Can I load my own miRNA sequences into miRBase Targets to search for potential target genes?

At this initial stage the answer is unfortunately no. However we are actively developing the site with every release and hope to allow this functionality very soon.

Can I load my own UTR sequences into miRBase Targets to search them for potential miRNA targets?

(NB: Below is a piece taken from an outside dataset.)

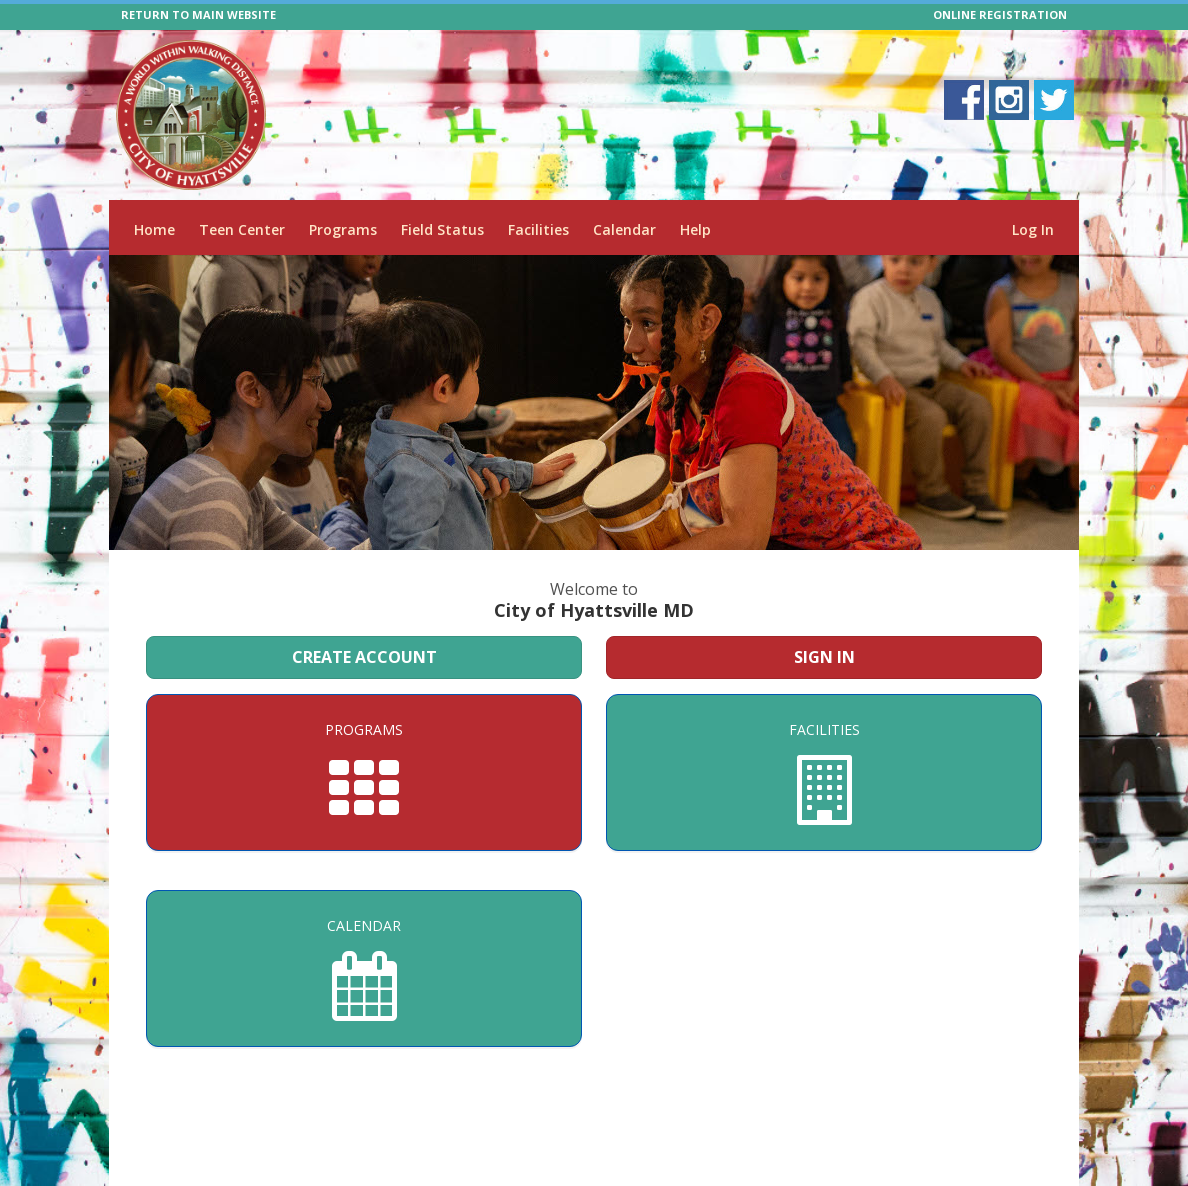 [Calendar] (364, 968)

As with miRNA sequences we do not currently offer this functionality, however we do plan to introduce it in future releases. You can use one of the existing algorithms for predicting miRNA targets by running it yourself. The version of the miRanda algorithm used in preparing the mirBase targets is due to be released shortly. The currently available version of miRanda is freely available and well-documented.

miRanda requires two files: a list of miRNA sequences and a list of potential target sequences, both in FASTA format. As explained in the documentation, different parameters allow you to adapt the algorithm to your specific needs.

Can I download the target information?

Yes, we currently support three download formats; these are gff, DAS and SQL. Simply click the Download button from the miRBase Targets homepage and select the genome and format.

Known Bugs

Vertical stripes.

MLAGAN sometimes fails to align one of the sequences in an orthologous group, presumably because a large part of the sequence is masked by 'N's. That sequence is then represented by (repeated occurrences of) the string 'not available'. The display program sometimes handles such multiple alignment incorrectly, necessitating a helper mending part to patch up the display. This results in red patches looking as vertically positioned stripes containing blanks.

Conserved hits on the far left or far right of the multiple alignment sometimes look mangled.

This can happen when a microRNA is aligned with one of the outermost bases of a UTR and there are further bases in the microRNA that virtually align with positions dropping off the UTR. This confuses the display program to such an extent that the display is locally mangled.